→ **EXERCISE REQUIREMENTS**:
Every line containing "France" should be identified and copied from the data below.

•••••

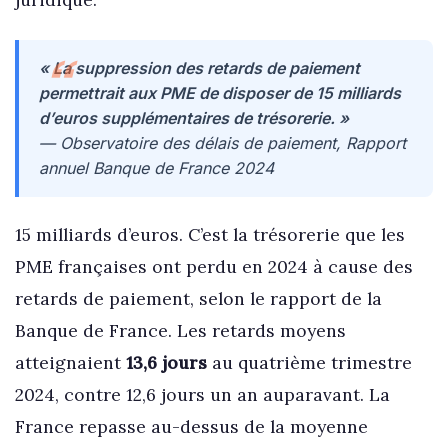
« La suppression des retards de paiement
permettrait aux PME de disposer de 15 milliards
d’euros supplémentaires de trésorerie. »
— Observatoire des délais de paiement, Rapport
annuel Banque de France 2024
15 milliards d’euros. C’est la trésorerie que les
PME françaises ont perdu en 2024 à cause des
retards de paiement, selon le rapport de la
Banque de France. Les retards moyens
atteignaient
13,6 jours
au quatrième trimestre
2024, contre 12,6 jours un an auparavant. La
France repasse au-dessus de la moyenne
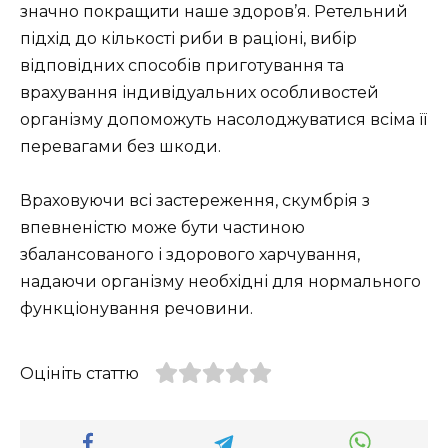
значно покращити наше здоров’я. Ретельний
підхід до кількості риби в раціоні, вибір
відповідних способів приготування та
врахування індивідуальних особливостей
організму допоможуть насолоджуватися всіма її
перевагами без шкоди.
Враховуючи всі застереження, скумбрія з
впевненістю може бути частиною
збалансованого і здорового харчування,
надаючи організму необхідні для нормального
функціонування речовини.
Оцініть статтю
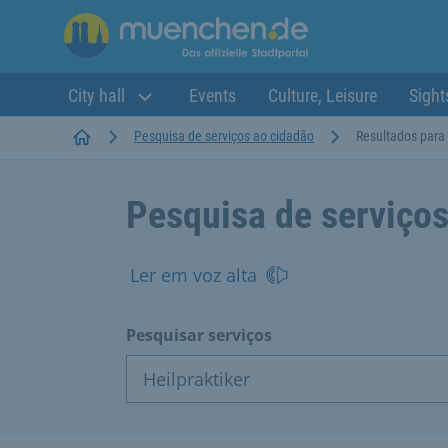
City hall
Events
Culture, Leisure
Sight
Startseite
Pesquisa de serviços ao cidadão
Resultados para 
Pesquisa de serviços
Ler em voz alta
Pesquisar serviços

•••••

→ **RESPONSE TO THIS TASK**:
annuel Banque de France 2024
Banque de France. Les retards moyens
France repasse au-dessus de la moyenne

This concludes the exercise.